The author focused on the members of the Keweenaw Bay Ojibwa community living on or near the L'Anse reservation in northern Michigan on Keweenaw Bay of Lake Superior. About 860 of the 3,550 members of the Keweenaw Bay Ojibwa tribal community live on the reservation. This study provided information on the second year of the nutrition project, in which the project team continued their survey of local food establishment operators and tribal elders living on or adjacent to the L'Anse reservation.

Interviews with elders provided information about their eating habits and their views on eating traditional Ojibwa foods such as wild rice, fish, wild game, and seasonal fruits and vegetables. Many elders reported that they had to stop eating traditional food when they were sent as children to residential boarding schools or orphanages that did not serve these foods. Others who grew up on the reservation reported that they felt they were forced to eat many of the staple traditional foods (venison, bear, and muskrat) too frequently because they could not afford other foods. Therefore, they associated traditional foods with the conditions of poverty in which they grew up.
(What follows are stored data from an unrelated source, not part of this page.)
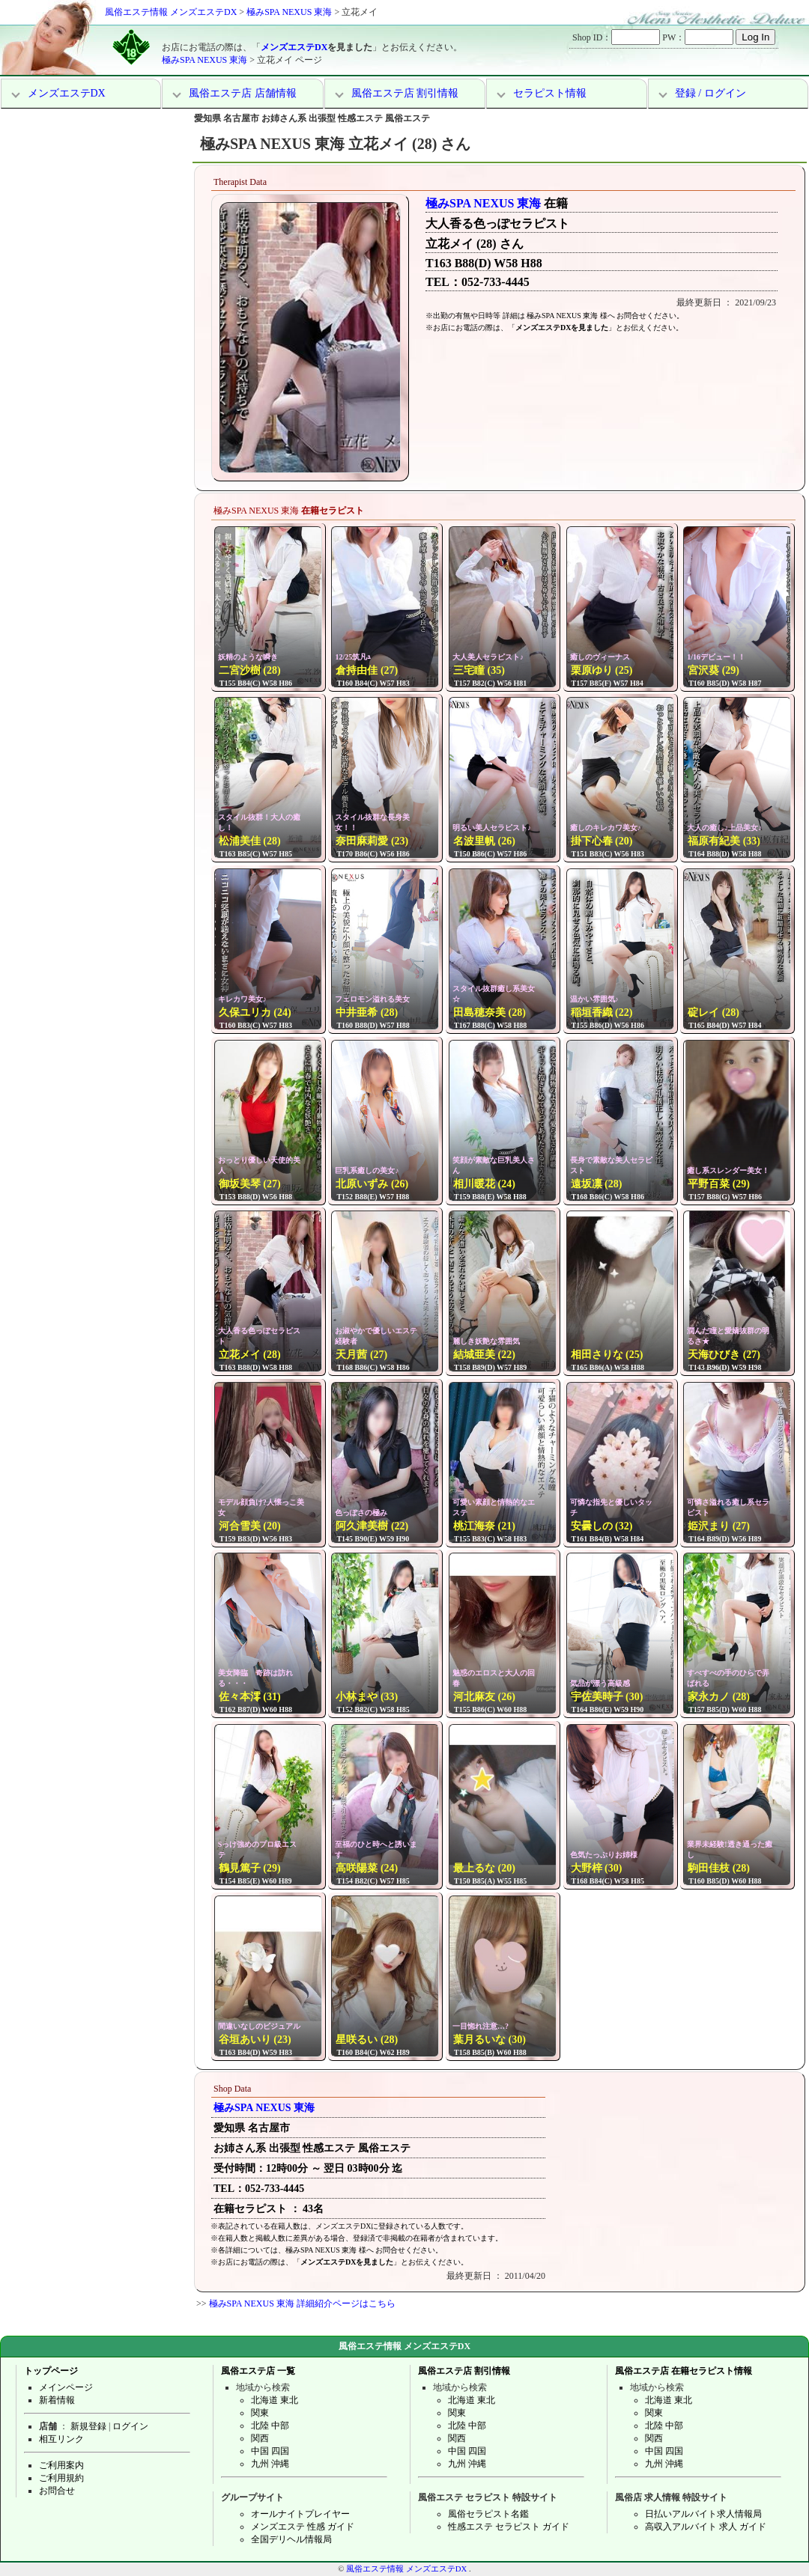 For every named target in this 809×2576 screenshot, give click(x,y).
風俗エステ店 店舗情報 (243, 93)
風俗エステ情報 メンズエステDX (171, 12)
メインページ (66, 2387)
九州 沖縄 (270, 2463)
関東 (260, 2413)
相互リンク (61, 2439)
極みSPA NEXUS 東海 (289, 12)
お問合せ (57, 2490)
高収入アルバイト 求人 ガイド (705, 2526)
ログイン (130, 2426)
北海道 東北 (274, 2400)
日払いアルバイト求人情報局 (703, 2514)
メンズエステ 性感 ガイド (302, 2526)
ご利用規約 (61, 2478)
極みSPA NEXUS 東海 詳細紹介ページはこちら (302, 2303)
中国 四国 (270, 2451)
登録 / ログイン (710, 93)
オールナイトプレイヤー (300, 2514)
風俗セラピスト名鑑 (488, 2514)
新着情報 (57, 2400)
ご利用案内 (61, 2465)
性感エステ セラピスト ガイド (508, 2526)
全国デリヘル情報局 (291, 2539)
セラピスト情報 (550, 93)
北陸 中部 (270, 2425)
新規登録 (88, 2426)
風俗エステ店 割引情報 (405, 93)
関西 (260, 2438)
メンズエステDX (294, 47) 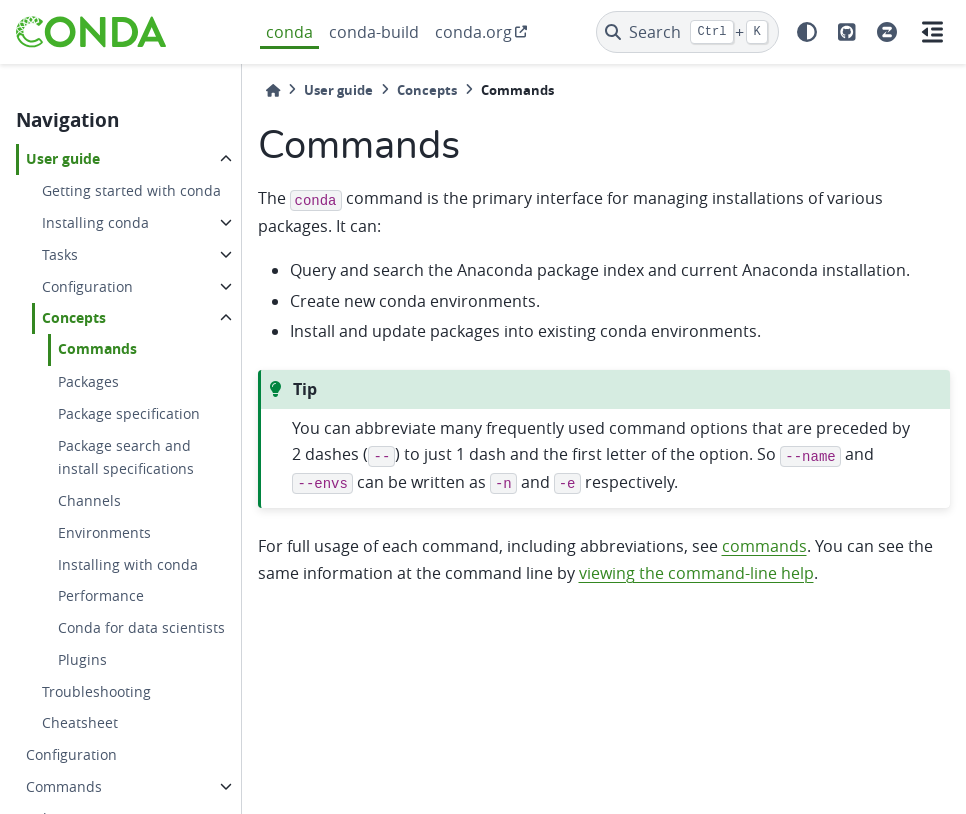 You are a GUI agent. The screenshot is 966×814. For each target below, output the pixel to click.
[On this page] (932, 32)
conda (289, 32)
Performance (101, 595)
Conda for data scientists (141, 627)
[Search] (687, 32)
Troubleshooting (96, 691)
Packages (88, 381)
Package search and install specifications (126, 457)
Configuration (87, 286)
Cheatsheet (80, 722)
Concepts (74, 318)
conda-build (374, 32)
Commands (97, 349)
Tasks (60, 254)
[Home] (273, 90)
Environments (104, 532)
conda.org (473, 32)
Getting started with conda (131, 190)
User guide (63, 159)
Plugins (82, 659)
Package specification (129, 413)
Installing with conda (128, 564)
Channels (89, 500)
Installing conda (95, 222)
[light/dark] (807, 32)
However, over half the elders reported that they would like to eat traditional Ojibwa food at least once per week and over one-fourth reported that they would like to eat it at least once per day.

The nutrition project team gathered information from elders with knowledge of the preparation of traditional foods and of the cultural practices associated with their preparation and consumption. To encourage the Ojibwa people to eat traditional food, the nutrition project produced a cookbook of traditional Ojibwa foods and has encouraged local restaurants and feeding programs to incorporate these foods in their menus.